- Map of Nazi Germany showing its administrative subdivisions (Gaue and Reichsgaue)
- Capital: Vienna
- • 1939: 1,920,390
- • 1938–1939: Odilo Globočnik
- • 1939–1940: Joseph Bürckel
- • 1940–1945: Baldur von Schirach
- • Anschluss: 12 March 1938
- • Vienna offensive: 16 March –15 April 1945
- • German surrender: 8 May 1945
| Preceded by | Succeeded by |
| / Vienna; / Lower Austria | Vienna / ; Lower Austria / |
- Today part of: Austria

= Reichsgau Wien =

The Reichsgau Vienna (German: Reichsgau Wien) was an administrative division of Nazi Germany based in Vienna, Austria. It existed between 1938 and 1945. Parts of Lower Austria were annexed to establish Greater Vienna, which then became the biggest city of Nazi Germany by area.

==History==
The Nazi Gau (plural Gaue) system was originally established in a party conference on 22 May 1926, in order to improve administration of the party structure.

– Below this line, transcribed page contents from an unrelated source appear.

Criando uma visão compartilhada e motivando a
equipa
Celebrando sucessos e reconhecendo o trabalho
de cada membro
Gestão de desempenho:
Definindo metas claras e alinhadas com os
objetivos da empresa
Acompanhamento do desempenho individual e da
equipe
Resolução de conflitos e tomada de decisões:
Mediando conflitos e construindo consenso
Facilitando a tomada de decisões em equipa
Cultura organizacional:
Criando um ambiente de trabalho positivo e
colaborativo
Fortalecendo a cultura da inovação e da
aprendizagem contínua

From 1933 onwards, after the Nazi seizure of power, the Gaue increasingly replaced the German states as administrative subdivisions in Germany. On 12 March 1938 Nazi Germany annexed Austria and on 24 May the Austrian provinces were reorganized and replaced by seven Nazi party Gaue. Under the Ostmarkgesetz law of 14 April 1939 with effect of 1 May, the Austrian Gaue were raised to the status of Reichsgaue and their Gauleiters were subsequently also named Reichsstatthalters.

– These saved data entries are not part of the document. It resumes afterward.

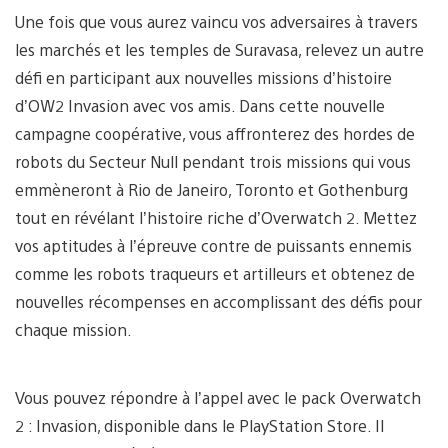
Une fois que vous aurez vaincu vos adversaires à travers
les marchés et les temples de Suravasa, relevez un autre
défi en participant aux nouvelles missions d’histoire
d’OW2 Invasion avec vos amis. Dans cette nouvelle
campagne coopérative, vous affronterez des hordes de
robots du Secteur Null pendant trois missions qui vous
emmèneront à Rio de Janeiro, Toronto et Gothenburg
tout en révélant l’histoire riche d’Overwatch 2. Mettez
vos aptitudes à l’épreuve contre de puissants ennemis
comme les robots traqueurs et artilleurs et obtenez de
nouvelles récompenses en accomplissant des défis pour
chaque mission.
Vous pouvez répondre à l’appel avec le pack Overwatch
2 : Invasion, disponible dans le PlayStation Store. Il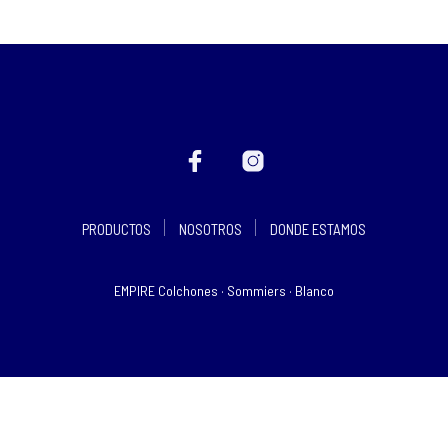
PRODUCTOS
NOSOTROS
DONDE ESTAMOS
EMPIRE Colchones · Sommiers · Blanco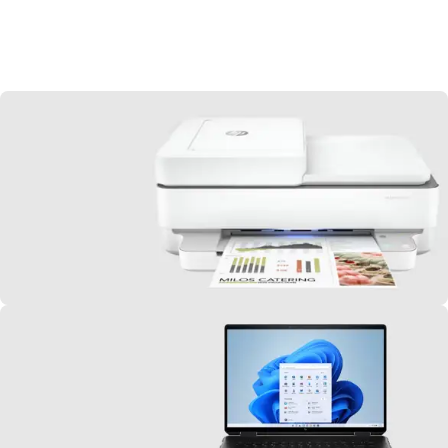
Je découvre
HP
Imprimantes
Je découvre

At the head of each Gau stood a Gauleiter, a position which became increasingly more powerful, especially after the outbreak of the Second World War. Local Gauleiters were in charge of propaganda and surveillance and, from September 1944 onwards, the Volkssturm and the defence of the Gau.

The position of Gauleiter in Vienna was initially held by Odilo Globočnik from 24 May 1938 to 30 January 1939, by Josef Bürckel to 2 August 1940 and by Baldur von Schirach for the remainder of the Reichsgau's history up to 8 May 1945.